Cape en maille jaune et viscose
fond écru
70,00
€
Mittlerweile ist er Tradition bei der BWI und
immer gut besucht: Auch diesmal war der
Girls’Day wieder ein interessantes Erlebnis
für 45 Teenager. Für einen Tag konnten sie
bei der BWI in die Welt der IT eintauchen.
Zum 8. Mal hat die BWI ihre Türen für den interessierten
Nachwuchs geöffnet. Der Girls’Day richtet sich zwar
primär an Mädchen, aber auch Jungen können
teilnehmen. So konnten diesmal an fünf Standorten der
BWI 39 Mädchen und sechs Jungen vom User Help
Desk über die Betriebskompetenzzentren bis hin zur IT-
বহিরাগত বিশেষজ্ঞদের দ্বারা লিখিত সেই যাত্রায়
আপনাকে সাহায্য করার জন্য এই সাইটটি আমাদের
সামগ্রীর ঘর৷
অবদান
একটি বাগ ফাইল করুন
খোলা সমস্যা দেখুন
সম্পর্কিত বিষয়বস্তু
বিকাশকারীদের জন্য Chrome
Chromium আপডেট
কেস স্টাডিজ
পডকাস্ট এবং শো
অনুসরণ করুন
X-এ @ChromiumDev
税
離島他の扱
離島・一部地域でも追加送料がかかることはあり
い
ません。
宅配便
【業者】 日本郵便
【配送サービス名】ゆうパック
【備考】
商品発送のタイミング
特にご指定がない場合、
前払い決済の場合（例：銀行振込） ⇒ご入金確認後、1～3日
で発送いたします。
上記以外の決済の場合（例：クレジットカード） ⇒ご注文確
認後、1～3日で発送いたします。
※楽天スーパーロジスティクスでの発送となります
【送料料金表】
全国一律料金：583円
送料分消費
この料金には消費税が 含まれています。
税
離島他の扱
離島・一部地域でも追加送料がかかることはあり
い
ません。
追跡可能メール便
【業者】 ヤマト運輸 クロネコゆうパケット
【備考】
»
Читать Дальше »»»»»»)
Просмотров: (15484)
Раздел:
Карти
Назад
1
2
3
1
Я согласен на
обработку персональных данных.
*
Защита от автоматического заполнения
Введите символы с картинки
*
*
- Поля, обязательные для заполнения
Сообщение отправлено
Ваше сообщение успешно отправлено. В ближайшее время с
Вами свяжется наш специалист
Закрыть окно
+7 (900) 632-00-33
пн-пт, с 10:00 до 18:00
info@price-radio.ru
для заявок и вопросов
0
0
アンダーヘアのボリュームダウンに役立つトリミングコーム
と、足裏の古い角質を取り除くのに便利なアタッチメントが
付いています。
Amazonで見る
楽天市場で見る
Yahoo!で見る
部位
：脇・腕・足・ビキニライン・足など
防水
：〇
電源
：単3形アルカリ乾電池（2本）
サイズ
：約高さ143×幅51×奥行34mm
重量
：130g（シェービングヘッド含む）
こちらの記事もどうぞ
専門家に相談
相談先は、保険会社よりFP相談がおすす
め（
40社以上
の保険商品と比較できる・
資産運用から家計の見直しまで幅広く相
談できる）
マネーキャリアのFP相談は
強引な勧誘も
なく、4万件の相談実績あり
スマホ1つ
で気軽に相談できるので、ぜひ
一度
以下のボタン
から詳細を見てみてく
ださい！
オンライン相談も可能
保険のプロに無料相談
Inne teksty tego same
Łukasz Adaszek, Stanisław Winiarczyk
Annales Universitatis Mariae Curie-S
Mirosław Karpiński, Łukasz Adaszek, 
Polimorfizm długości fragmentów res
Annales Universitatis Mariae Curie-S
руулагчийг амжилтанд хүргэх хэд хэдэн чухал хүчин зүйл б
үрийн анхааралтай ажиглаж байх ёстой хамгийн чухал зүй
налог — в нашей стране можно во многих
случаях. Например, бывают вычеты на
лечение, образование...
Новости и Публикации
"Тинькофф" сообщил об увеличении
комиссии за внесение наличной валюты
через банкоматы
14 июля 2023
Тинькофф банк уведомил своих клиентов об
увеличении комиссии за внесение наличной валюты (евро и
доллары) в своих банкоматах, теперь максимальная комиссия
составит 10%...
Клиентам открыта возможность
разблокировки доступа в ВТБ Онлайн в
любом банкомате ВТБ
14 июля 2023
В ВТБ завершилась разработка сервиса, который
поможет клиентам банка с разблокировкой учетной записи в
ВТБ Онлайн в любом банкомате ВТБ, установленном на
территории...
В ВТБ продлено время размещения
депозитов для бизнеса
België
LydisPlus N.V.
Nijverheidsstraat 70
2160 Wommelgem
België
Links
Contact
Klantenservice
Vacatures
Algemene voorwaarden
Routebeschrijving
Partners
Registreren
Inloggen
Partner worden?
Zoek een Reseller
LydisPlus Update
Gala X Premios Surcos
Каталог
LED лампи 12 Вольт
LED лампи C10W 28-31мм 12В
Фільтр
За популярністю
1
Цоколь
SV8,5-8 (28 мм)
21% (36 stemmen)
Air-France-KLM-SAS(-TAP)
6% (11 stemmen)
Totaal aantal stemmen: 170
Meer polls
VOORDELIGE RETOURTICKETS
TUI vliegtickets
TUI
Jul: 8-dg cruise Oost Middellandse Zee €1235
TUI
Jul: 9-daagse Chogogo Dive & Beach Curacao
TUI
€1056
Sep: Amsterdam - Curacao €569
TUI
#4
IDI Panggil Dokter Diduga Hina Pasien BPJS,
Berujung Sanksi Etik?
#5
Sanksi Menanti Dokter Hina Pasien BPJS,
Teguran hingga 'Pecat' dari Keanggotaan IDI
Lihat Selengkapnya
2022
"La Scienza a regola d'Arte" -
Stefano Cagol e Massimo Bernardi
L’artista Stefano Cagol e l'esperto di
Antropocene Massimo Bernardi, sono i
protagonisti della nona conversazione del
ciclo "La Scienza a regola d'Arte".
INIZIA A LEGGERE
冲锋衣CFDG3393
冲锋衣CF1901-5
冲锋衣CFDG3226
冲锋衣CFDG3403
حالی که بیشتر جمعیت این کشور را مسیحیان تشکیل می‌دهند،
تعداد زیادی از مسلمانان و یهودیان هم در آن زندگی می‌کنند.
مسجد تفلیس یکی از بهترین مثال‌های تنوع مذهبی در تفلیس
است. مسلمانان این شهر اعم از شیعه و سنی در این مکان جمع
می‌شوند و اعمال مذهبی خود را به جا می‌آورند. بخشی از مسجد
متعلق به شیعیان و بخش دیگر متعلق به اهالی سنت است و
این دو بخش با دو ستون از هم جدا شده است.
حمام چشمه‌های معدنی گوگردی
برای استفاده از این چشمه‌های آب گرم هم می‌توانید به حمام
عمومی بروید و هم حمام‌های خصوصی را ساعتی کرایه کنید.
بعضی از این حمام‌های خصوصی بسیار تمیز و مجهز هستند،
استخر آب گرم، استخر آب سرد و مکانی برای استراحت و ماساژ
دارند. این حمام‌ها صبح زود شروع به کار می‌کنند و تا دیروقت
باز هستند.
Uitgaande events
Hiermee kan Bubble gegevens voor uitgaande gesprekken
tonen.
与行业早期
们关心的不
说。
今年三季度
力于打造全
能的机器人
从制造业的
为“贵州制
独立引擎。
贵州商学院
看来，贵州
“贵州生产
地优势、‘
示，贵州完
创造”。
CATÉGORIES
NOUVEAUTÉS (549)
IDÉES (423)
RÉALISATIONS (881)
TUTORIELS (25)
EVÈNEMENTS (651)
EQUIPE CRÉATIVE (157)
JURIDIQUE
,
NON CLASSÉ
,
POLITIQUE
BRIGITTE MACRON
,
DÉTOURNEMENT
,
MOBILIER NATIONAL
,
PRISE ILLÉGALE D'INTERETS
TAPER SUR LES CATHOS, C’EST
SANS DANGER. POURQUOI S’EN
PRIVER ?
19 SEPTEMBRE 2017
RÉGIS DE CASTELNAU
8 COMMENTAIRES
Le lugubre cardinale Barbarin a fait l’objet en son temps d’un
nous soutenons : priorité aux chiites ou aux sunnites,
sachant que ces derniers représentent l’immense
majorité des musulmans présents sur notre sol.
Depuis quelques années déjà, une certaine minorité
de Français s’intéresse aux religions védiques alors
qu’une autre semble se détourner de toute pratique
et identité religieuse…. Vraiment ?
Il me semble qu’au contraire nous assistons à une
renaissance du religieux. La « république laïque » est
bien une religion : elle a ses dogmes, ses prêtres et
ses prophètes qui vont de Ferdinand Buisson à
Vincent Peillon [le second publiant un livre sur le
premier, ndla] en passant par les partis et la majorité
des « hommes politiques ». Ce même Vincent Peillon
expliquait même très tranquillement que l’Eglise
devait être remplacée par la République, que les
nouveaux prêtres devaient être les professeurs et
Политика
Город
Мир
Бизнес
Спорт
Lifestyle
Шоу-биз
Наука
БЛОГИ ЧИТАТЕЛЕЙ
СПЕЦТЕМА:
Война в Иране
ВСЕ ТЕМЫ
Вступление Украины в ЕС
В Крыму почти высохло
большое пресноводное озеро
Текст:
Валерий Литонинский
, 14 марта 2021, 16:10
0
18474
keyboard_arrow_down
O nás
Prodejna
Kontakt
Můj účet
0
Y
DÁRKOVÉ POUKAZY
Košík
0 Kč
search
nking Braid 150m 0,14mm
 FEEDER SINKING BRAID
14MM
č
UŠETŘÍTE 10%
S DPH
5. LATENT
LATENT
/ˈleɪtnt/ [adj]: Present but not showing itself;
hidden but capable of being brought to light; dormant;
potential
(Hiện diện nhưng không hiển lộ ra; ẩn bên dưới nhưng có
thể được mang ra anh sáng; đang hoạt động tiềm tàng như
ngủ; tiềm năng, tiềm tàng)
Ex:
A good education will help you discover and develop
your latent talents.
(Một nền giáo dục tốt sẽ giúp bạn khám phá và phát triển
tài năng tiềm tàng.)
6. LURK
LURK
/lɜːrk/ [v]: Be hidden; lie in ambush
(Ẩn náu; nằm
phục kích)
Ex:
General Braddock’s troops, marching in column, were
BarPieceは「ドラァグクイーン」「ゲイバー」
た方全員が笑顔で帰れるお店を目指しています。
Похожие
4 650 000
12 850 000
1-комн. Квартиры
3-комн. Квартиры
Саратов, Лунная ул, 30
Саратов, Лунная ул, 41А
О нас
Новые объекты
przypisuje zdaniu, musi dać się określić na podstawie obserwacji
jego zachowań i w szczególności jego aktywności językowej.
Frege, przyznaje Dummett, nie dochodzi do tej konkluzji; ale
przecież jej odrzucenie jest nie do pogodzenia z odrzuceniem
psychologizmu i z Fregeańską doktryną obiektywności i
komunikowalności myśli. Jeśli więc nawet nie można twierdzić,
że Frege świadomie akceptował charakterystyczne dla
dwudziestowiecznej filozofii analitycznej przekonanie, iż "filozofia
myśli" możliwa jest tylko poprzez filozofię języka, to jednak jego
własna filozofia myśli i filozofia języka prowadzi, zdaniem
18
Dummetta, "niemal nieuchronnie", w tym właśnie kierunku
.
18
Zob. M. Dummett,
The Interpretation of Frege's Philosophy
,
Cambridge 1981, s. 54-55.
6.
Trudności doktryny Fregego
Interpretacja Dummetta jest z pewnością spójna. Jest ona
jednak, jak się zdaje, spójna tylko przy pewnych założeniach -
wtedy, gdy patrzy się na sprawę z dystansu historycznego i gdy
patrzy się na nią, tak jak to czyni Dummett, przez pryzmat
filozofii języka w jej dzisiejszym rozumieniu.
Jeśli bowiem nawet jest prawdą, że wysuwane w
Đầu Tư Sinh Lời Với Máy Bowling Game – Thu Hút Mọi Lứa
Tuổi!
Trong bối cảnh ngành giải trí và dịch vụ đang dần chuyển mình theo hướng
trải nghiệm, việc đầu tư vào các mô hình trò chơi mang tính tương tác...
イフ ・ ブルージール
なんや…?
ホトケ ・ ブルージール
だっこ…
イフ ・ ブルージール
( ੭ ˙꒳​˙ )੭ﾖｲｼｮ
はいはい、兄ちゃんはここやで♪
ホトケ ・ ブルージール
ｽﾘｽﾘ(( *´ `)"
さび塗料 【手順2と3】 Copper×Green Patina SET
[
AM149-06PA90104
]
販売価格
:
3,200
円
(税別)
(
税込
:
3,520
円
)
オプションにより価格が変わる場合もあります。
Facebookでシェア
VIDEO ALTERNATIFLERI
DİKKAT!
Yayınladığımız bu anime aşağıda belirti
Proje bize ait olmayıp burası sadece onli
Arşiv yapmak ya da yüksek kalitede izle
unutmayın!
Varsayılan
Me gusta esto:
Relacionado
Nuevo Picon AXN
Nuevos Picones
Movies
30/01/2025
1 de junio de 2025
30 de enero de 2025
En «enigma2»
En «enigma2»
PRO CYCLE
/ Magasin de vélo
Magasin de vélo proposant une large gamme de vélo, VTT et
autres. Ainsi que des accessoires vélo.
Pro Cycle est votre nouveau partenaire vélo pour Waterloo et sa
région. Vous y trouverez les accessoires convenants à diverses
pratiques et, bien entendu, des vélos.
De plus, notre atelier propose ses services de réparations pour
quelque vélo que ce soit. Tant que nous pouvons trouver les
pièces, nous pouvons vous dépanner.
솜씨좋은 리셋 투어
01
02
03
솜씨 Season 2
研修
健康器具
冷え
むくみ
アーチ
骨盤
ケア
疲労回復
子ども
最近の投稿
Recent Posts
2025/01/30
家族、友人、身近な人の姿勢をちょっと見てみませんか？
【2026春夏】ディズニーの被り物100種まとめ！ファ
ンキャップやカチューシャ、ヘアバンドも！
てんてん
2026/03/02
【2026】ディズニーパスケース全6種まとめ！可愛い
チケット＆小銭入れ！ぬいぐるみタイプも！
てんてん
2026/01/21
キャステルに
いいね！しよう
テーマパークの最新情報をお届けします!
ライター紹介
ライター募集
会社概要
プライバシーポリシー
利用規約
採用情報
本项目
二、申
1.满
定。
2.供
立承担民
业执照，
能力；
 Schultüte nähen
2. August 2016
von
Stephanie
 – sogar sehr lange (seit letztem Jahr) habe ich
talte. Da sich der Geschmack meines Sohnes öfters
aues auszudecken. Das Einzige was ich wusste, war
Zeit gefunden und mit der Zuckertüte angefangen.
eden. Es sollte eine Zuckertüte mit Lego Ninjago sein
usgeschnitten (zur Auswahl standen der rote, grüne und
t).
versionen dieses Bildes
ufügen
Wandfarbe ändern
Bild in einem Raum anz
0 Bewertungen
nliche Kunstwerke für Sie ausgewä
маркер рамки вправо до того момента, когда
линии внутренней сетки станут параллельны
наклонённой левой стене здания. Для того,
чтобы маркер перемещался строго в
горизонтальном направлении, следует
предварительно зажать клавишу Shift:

Aim of the task = Where the word "Łukasz" shows up in a line of the listing, return that line.

Task answer =
Łukasz Adaszek, Stanisław Winiarczyk
Mirosław Karpiński, Łukasz Adaszek, 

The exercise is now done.